You can try a few techniques like curriculum learning (short episode in the beginning of training then gradually increase the episode length to make the learning task more and more challenging, similar to section 5.3 challenge 1 of this paper http://people.csail.mit.edu/hongzi/content/publications/Decima-Sigcomm19.pdf). You can also implement an input-dependent baseline (https://openreview.net/forum?id=Hyg1G2AqtQ). For this problem, you can do a time-dependent baseline for simplicity: just make the parallel agent experience the same input sequence (i.e., job sequence) and compute the baseline return on each time step by averaging on the same time step across these parallel agents.
These may also be helpful: #13 #11 #16
And it's always a good idea to try with something simpler: just two servers to choose and you fix the job arrival pattern. See if the baseline A2C can at least learn a greedy policy.
Thanks for your response!
Actually, I tried to use behaviour cloning to let the A2C agent mimic the greedy policy at first. Then the agent is re-trained using on-policy data. The reward is almost the same as the greedy baseline after behaviour cloning. However, the reward drops down with increasing time steps after training using the on-policy data.

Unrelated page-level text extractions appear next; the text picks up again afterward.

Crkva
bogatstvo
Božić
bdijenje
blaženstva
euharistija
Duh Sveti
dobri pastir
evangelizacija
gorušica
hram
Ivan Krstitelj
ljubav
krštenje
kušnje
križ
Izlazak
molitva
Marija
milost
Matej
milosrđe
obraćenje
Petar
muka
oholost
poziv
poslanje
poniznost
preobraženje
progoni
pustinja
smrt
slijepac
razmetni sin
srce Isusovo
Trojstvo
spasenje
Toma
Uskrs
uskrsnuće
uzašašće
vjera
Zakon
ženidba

It seems the randomness of the job arrival is an issue here. I will read your Variance Reduction paper and try to find a solution.
Hi, Hongzi.
I am trying to reproduce the results of load balancer using A2C from stable-baselines. I followed the experimental settings described in the ICML paper, and also clipped the gradients by setting the max_grad_norm to 10. However, the performance of the trained A2C agent cannot beat the baseline greedy policy after 1e8 time steps.
The greedy policy achieves episode reward -7e5 while the A2C agent only achieves -2.74e6 for the best test. It seems the greedy policy is a better strategy compared with DRL.
Maybe the default settings of other hyperparameters are not suitable. I am wondering if there are other tricks when training the load balancer to achieve satisfied performance. Looking forward to your reply. Thanks!